By Keith Reid

As I noted in a previous policy brief following Hurricane Harvey price gouging is in the news once again. That piece contains a general discussion of how price gouging accusations have played out primarily in the early- to mid-2000s the industry entered an era of a Balkanized fuel supply, tighter inventories and an overall increase in price volatility that has only recently died down following various commodity reforms and the amazing supply dynamics brought about by fracking. While there is no need to cover the all of the same ground here, Hurricane Irma with its broad impact over multiple states further intensified gouging sensitivities.

With a primary focus on Florida, price gouging complaints rolled in by the hundreds and then thousands as the crisis intensified. The complaints focused on a great number of goods and services, with airline prices getting special attention. Fuel, of course, found itself prominently in the mix. As I covered in Policy Brief: Price Gouging Once Again price gouging investigations at the federal level have generally determined that while such practices do exist they tend to be uncommon among petroleum retailers, and most price movement tends to be a reflection of wholesale pricing and supply dynamics.

In Florida, during a state of emergency retailers are advised not to grossly raise their prices beyond the pricing history for that product over the past 30 days. However, they are allowed to defend such increases based upon market factors.

The EIA’s This Week in Petroleum (Sept. 13) outlined the extent and reason of the retail price increases in the market: Because Florida is largely dependent on marine movements from refineries of the U.S. Gulf Coast, any threat of or actual disruption to that supply, such as Hurricane Harvey, will result in higher prices in Florida markets. From August 21 to August 28, when Hurricane Harvey made landfall in Texas, the retail gasoline prices in Florida and Miami increased 10 cents and 5 cents per gallon (gal), respectively. Then as Hurricane Irma approached, increased demand and falling inventories caused Florida and Miami gasoline prices to increase $0.40/gal and $0.39/gal, respectively, between August 28 and September 4.

The demand aspect on supply was also particularly active during Irma, as the usual consumer hoarding impulses were additionally driven by what amounted to a call to evacuate much of the state. Matching and perhaps even eclipsing price gouging accusations were the reports of stations that had ran out of gasoline. This reinforces the idea that by not allowing a market to adjust more aggressively to shortages, or having some form of government sales volume control, a gallon of expensive gasoline can be worth far more than no gasoline for somebody desperately trying to leave the danger area.

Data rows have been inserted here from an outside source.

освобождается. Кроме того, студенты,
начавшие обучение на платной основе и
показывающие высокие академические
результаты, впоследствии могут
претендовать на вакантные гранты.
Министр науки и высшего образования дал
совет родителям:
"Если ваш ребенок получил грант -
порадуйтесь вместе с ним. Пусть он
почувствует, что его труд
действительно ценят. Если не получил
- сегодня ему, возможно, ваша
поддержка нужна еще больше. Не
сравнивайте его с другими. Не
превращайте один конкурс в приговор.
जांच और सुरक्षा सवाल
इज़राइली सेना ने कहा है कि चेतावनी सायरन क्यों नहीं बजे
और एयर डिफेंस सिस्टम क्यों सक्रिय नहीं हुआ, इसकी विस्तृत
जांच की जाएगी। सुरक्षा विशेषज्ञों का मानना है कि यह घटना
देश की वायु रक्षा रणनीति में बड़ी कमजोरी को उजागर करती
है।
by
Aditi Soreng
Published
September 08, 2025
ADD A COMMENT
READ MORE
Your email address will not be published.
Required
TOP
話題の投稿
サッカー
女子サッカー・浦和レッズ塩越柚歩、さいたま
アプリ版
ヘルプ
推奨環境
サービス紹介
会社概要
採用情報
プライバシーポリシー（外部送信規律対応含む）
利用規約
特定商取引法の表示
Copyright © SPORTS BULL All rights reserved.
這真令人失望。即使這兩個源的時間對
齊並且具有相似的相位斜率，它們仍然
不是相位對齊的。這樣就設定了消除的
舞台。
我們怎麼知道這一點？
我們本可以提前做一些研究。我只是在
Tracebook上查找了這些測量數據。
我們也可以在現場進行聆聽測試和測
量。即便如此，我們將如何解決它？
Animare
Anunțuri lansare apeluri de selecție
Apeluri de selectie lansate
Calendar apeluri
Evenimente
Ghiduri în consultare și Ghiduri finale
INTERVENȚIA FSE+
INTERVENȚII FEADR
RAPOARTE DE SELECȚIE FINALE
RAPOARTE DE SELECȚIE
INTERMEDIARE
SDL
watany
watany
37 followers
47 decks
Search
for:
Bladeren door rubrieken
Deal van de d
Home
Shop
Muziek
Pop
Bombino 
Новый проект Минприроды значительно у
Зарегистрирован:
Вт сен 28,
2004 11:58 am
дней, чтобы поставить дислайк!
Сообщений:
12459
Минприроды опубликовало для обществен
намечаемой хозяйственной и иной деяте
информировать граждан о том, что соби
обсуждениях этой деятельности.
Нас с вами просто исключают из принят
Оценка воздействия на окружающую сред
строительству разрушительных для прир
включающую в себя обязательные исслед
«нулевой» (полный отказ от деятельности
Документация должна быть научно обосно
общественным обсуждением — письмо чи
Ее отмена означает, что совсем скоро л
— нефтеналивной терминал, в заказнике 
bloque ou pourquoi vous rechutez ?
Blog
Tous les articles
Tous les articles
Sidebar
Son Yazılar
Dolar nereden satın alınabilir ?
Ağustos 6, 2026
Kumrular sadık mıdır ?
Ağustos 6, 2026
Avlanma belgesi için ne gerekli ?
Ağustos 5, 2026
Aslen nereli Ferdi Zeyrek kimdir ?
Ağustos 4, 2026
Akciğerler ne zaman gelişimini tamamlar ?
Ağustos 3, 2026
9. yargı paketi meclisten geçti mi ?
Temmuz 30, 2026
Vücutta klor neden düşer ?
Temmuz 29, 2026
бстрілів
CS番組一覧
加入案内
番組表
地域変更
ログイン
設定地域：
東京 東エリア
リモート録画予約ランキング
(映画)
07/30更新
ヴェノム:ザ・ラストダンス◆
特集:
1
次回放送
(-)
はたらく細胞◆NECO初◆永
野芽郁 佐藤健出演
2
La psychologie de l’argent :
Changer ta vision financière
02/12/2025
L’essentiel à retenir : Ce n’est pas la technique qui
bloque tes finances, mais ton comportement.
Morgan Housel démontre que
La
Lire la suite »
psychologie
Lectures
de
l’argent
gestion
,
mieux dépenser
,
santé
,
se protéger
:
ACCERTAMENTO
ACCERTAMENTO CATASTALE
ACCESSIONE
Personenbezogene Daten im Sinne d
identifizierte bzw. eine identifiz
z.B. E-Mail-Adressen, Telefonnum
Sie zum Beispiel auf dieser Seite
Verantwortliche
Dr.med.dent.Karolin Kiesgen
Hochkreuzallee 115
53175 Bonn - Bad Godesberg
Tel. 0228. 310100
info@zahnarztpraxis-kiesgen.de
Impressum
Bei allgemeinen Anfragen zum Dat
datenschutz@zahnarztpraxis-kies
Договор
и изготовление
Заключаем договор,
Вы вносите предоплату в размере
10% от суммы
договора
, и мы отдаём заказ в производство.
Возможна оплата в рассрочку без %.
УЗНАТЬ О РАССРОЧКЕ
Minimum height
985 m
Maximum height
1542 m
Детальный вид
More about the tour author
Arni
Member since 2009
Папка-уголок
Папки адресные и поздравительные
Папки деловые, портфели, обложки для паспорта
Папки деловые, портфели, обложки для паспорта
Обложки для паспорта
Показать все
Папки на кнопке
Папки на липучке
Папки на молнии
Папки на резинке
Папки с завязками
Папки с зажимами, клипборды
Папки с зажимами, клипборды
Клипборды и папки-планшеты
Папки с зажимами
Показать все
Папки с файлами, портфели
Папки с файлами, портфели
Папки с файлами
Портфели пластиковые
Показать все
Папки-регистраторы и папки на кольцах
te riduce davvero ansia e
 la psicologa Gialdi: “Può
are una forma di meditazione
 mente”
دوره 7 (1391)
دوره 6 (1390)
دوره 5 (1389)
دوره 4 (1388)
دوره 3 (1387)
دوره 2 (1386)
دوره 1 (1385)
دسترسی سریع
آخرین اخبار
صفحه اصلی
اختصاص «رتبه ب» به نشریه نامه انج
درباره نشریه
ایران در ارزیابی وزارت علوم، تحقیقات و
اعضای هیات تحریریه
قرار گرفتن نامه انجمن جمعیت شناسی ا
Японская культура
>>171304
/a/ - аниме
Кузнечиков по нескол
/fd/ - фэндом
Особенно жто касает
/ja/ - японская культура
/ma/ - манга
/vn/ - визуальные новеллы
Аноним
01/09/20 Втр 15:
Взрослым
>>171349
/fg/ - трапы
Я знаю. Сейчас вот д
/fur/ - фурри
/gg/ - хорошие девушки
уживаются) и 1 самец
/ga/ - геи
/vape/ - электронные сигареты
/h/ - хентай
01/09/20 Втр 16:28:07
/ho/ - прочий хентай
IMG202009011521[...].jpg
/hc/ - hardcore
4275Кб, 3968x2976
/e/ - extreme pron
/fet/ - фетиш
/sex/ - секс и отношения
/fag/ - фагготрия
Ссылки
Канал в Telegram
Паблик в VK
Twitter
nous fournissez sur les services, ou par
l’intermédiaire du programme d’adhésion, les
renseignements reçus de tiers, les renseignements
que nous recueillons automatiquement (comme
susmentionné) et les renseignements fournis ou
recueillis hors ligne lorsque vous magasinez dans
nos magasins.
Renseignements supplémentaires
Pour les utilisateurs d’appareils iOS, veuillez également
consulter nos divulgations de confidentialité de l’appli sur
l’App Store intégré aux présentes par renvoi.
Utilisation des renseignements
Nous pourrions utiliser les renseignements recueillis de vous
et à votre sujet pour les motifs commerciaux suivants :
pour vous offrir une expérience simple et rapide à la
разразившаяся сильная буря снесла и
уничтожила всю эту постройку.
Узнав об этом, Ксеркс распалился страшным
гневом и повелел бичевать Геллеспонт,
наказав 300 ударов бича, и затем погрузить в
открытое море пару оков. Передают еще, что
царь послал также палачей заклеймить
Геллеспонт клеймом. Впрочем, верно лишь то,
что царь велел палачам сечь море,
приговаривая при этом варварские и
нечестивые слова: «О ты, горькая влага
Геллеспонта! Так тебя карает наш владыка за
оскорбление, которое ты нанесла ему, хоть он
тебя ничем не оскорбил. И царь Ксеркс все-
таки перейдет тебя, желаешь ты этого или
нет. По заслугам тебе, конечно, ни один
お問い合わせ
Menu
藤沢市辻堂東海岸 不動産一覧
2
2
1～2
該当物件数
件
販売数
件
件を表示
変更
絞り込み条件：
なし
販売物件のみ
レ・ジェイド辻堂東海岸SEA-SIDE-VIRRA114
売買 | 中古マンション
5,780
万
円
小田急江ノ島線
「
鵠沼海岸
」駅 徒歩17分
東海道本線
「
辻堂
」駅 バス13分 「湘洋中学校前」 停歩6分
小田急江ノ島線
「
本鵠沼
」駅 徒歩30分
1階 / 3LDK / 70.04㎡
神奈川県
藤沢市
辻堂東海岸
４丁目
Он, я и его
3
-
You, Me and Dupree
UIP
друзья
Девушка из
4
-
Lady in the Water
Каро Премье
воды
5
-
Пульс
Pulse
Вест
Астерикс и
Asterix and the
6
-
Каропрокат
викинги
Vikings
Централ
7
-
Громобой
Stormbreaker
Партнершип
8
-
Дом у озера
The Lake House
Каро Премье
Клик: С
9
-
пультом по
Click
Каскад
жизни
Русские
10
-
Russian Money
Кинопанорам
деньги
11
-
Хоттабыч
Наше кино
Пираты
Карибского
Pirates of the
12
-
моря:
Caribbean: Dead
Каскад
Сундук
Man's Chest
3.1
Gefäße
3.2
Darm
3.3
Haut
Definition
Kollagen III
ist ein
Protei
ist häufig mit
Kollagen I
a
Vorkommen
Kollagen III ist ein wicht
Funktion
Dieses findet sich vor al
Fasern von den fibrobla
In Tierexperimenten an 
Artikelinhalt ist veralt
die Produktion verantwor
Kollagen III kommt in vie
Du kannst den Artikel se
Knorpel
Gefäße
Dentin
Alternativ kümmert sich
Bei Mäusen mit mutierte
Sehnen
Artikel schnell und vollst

Retail prices tended to average in the $2.70 set range throughout the crisis, though there were reports of some stations charging $4 or higher. Much higher in a few cases.

Given that such disasters typically hit retailers just as hard as their customers, such extraordinary pricing might be an attempt to profiteer on the situation (though obviously at the expense of potential price gouging lawsuits and brand damage) or it could easily be more marginal operations desperately trying to stay in business.

In a release made available on Business Wire GasBuddy.com commented on price gouging in a press release aim to promote its consumer app and a newly launched “price gouging” reporting feature. The release titled “GasBuddy Warns Motorists of Unusually High Prices at Some Gas Stations in Affected Areas In Wake of Hurricanes Harvey, Irma” by and large confirmed that events that would typically be considered price gouging were few and far between. However, citing that between 24% and 20% of the stations in impacted states were $0.20 or more above the average state price for gasoline gas Buddy analyst Patrick DeHaan suggested a notable underlying degree of profit-taking by the industry.

“Our data shows that while price gouging has taken place in the affected areas, it’s on a fairly limited basis,” said Patrick DeHaan, a senior petroleum analyst at GasBuddy. “That’s the good news. What we are seeing is tantamount to ‘death by a thousand paper cuts.’ Which is to say, stations are taking advantage of the current state of supply and demand, driven by life-threatening circumstances, to raise prices in a more imperceptible way that’s still adverse to motorists, particularly in these dire circumstances.”

Another interpretation might be that no state has a uniform market environment and such low-level price discrepancies could easily be explained by the particular supply dynamics for the sites in question. That’s particularly the case in a highly disruptive natural disaster.